§ What you should do
If a line in the listing below has the string "exercice", copy it out.
Content starts
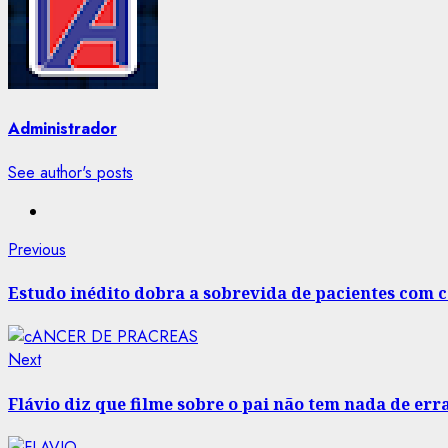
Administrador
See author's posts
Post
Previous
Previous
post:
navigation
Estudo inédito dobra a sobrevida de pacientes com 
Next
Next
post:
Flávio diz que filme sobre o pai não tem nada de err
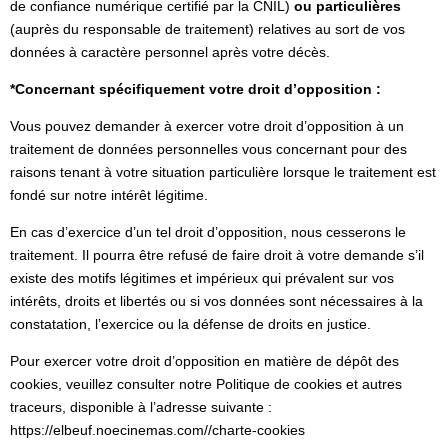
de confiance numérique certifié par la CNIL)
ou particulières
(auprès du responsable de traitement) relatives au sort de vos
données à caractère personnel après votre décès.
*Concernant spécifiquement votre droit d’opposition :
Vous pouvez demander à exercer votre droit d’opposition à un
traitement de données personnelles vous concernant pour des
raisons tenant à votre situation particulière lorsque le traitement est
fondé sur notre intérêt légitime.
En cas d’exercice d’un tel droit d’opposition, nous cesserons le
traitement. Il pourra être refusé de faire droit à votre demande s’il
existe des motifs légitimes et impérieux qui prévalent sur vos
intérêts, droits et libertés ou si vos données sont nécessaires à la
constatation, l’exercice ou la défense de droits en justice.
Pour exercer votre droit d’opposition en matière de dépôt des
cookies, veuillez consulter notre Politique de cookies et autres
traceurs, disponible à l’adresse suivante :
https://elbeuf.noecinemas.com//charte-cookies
Content ends
§ Response to this exercise
En cas d’exercice d’un tel droit d’opposition, nous cesserons le
constatation, l’exercice ou la défense de droits en justice.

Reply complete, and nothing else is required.